The life of pine needles: two stages and turning colors

The life of pine needles: two stages and turning colors

By Doug Carter, Rankin County Extension Agent

    We all know leaves turn color during the fall. This is because chlorophyll, which is the green pigment that gives leaves their green color, breaks down and disappears from the leaves. Yellow and orange pigments, which were once hidden, are now visible. Trees like hickories, oaks, birches, sycamores and cottonwoods turn brilliant shades of yellow and orange.  

    What about pine trees? We remember the Fall and Winter of 2023, when so many pine trees died because of the drought, pine beetles, or both. 

    However, every year we rake or buy pine straw to put in our flower beds. Now we see a few dead needles on pine trees turning brown in September and October. The life cycle of needles on our pine trees is a little more complicated than our broadleaf deciduous trees.

    Each fall, I get phone calls from concerned tree owners about why their pine trees are turning brown. We hope it is not pine beetles again. To understand what is going on, we need to know a little about the life cycle of needles on our pine trees.  

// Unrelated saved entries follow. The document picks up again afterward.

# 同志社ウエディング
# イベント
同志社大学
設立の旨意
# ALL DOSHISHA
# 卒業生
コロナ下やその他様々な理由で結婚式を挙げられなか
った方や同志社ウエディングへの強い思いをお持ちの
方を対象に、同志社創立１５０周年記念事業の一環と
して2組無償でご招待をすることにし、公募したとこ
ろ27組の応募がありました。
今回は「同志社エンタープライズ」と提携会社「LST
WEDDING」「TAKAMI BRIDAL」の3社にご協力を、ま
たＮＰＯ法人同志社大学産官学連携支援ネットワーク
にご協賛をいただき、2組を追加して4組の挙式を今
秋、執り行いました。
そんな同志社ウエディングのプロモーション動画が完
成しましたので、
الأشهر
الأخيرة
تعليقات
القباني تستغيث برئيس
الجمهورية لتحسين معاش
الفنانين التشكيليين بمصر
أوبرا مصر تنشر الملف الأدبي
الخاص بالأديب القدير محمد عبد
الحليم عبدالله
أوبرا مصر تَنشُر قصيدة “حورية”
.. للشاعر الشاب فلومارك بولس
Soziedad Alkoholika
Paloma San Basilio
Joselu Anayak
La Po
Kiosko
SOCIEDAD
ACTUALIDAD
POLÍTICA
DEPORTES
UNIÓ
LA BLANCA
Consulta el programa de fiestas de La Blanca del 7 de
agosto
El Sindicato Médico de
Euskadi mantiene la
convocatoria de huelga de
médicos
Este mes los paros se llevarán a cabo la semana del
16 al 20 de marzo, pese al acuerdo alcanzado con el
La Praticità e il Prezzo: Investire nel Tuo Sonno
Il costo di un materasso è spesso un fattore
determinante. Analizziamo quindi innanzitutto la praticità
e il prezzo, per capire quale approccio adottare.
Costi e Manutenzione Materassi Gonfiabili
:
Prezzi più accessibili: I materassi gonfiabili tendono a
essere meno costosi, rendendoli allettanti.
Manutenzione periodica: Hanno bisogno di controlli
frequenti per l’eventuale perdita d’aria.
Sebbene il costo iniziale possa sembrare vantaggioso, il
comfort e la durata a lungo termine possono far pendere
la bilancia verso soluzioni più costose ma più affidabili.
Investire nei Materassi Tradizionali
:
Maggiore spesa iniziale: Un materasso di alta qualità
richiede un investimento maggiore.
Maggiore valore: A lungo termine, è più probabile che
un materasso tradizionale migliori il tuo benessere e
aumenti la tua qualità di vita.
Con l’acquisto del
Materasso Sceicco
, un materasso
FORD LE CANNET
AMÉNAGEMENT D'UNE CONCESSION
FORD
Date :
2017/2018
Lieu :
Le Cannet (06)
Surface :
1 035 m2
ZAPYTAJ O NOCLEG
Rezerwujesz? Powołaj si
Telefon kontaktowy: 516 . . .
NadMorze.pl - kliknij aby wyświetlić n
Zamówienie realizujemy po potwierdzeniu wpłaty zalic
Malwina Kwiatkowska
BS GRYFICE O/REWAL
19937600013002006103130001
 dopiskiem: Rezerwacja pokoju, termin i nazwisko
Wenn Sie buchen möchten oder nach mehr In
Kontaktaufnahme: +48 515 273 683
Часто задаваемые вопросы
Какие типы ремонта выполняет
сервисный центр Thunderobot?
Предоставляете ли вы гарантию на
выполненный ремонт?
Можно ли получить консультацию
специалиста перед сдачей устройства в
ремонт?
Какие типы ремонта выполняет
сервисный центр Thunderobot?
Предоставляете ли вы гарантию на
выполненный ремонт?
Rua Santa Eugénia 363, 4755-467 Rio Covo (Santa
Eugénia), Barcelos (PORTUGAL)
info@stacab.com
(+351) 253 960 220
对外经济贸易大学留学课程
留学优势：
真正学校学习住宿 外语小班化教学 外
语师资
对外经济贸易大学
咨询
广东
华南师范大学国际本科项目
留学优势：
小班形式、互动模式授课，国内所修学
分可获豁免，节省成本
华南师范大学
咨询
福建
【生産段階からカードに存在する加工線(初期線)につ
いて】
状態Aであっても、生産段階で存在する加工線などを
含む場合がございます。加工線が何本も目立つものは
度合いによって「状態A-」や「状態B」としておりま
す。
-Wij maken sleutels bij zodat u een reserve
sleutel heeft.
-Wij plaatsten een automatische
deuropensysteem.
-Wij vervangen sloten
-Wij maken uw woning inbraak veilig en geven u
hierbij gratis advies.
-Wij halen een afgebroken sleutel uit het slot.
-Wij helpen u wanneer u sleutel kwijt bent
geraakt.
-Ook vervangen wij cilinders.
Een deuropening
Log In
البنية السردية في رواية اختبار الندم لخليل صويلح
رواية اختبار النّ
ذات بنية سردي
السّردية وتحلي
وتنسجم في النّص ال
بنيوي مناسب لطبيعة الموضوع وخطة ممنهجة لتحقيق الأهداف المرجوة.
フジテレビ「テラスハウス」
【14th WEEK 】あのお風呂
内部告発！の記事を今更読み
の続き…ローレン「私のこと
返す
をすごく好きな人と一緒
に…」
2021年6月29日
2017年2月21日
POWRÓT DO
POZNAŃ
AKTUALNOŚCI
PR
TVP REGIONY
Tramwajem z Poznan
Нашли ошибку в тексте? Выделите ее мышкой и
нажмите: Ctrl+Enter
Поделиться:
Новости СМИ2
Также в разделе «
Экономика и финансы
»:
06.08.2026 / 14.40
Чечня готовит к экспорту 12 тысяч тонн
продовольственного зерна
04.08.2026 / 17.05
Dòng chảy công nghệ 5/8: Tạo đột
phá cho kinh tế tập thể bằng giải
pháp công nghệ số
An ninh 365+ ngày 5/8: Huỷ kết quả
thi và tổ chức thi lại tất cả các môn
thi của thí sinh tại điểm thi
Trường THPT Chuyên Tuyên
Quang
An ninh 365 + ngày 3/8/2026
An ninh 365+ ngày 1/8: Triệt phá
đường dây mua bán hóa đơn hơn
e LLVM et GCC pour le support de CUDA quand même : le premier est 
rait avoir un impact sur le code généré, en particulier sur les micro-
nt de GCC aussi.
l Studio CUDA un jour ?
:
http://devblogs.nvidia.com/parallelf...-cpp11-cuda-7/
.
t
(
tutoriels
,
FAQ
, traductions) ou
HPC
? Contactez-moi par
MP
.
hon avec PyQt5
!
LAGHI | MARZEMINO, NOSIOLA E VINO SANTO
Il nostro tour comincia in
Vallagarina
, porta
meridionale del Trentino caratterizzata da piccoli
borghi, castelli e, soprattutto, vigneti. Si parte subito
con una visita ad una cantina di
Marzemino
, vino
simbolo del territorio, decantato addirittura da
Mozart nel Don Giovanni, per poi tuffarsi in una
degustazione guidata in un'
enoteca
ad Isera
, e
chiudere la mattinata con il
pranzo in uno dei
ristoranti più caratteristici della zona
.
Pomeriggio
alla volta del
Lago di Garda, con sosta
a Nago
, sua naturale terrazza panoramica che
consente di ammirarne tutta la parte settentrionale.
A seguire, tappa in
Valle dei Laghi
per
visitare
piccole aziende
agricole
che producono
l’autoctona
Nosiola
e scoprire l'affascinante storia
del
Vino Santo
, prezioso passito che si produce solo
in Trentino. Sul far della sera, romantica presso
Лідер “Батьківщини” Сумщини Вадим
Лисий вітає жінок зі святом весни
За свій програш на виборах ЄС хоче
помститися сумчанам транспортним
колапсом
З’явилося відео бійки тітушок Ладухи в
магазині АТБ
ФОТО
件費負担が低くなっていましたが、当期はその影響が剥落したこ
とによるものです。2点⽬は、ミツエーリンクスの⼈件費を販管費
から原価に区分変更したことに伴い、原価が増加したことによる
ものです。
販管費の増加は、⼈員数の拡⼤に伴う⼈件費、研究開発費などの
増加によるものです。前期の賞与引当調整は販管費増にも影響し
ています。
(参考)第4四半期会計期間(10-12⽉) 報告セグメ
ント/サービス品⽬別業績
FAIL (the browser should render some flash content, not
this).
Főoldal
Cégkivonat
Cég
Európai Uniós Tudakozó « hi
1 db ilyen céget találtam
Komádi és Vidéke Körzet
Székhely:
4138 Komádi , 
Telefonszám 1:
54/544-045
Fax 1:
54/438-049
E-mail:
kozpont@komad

    Each needle on a pine tree lives roughly one and a half years. Each spring when the tree begins to grow new tissue, they add new needles to the ends of each tree branch, roughly doubling the number of needles on a pine tree. These new needles are stuck out on the ends of branches, out beyond the old needles.  The tree uses both the old and new needles during the growing season. Then, in the fall, the pine tree reabsorbs the nutrients from the old needles only and then the pine tree drops the old needles. This is noticeable in late September and October, as the portion of each turf of needles closest to the trunk turns brown.  The new needles, those that were newly grown the previous spring, stay on the tree all through the winter.  In the spring, a new batch of needles will be grown on the ends of the branches and the cycle begins all over again.

    So, in the summer, pines have two ages of needles, one set a few months old (located on the ends of each branch), and another 15-18 months old (located on the trunk end of each branch), each doing photosynthesis. In the winer, all needles are the same age-the older needles being dropped the previous fall.

    Also, our pines do not go into dormancy. Any time the conditions are right, the tree will absorb sunlight just like it does in the spring.